My company uses an SBS 2003 server and makes use of Exchange to host our own email. We also have a linux server hosting domains for some of our clients. In order for us to send to those clients, we had internal DNS set up to shadow the client domains to provide "correct" MX records inside our network. For example, public DNS for a domain abc.com might point to 1.2.3.4, but internally we have MX records set up to route mail for abc.com to 172.16.0.4, which is the linux email server. This setup was entirely functional; this is just back story.

We've recently moved one of our client domains from our internal linux server to an external email provider. When we did that, we naturally deleted our internal shadow DNS records so our Exchange server would fetch correct (public) DNS records and route mail out to the new external host. This has NOT had any effect on Exchange though. Even after rebooting the Exchange server and completely flushing the DNS cache (nslookups on the Exchange machine itself correctly resolve to the new external address) Exchange still attempts to deliver messages for the domain to our internal server! Exchange correctly routes to all other internal and external domains when sending email.

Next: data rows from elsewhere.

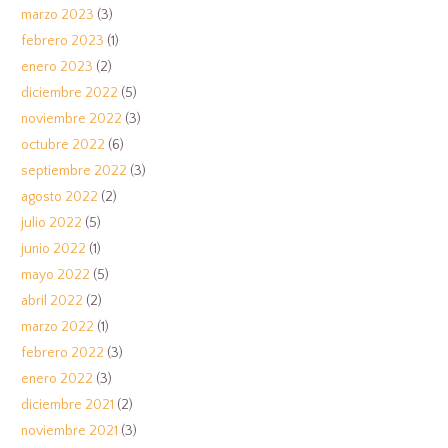
marzo 2023
(3)
febrero 2023
(1)
enero 2023
(2)
diciembre 2022
(5)
noviembre 2022
(3)
octubre 2022
(6)
septiembre 2022
(3)
agosto 2022
(2)
julio 2022
(5)
junio 2022
(1)
mayo 2022
(5)
abril 2022
(2)
marzo 2022
(1)
febrero 2022
(3)
enero 2022
(3)
diciembre 2021
(2)
noviembre 2021
(3)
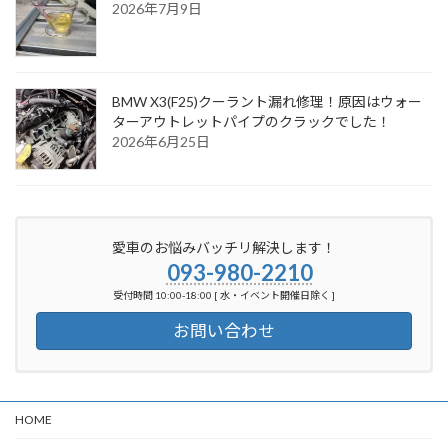
2026年7月9日
BMW X3(F25)クーラント漏れ修理！原因はウォー
ターアウトレットパイプのクラックでした！
2026年6月25日
愛車のお悩みバッチリ解決します！
093-980-2210
受付時間 10:00-18:00 [ 水・イベント開催日除く ]
お問い合わせ
HOME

Somehow Exchange is trying to deliver to a machine that by all accounts it has no business trying to use for just this one domain. Is there a DNS cache that Exchange uses internally? Is there a way to flush that internal cache? What else could I be missing?

beporter
  • 111
  • 1
  • 4
  • 2
    You didn't happen to setup an SMTP connector with those client domains in the address space, did you? That's how I normally route mail between two different mail servers internally; it could be something overlooked. – gravyface May 17 '10 at 15:05
  • No, there are only the default connectors across the board. The only other thing that occurs to me is that this SBS server was a migration from an older server. The ESM still lists the old Exchange server by name even though it doesn't exist on the network or DNS anywhere. I wonder if that's gumming things up at all. – beporter May 17 '10 at 16:41
  • So you have done nslookup -q=mx abc.com from the Exchange server and it resolves to the correct external address? – smoak May 17 '10 at 17:13
  • That's absolutely correct. It's the craziest thing. That's why I'm posting here: I can't figure out what's causing Exchange, and Exchange only, to continue to use the old internal DNS records to route outbound email for JUST that domain. In fact, we've moved other clients out from our internal linux server to external hosts before-- without this issue arising. – beporter May 17 '10 at 18:46
  • Could there be an entry in your lmhosts / hosts file that points to the old IP address? – adamo Sep 11 '11 at 11:24
  • @adamo This was a while ago and not relevant anymore, but I did check there as well at the time. If there **had** been an entry in the hosts file, it surely would have applied to the command-line ns-lookups I was doing though. In case anyone else needs a sure fire fix: We ended up migrating to a new Exchange 2007 server (which has its own problems.) – beporter Sep 12 '11 at 20:19

1 Answers1

2

To fix (or rather work around) this issue, configure an External DNS Server for your SMTP.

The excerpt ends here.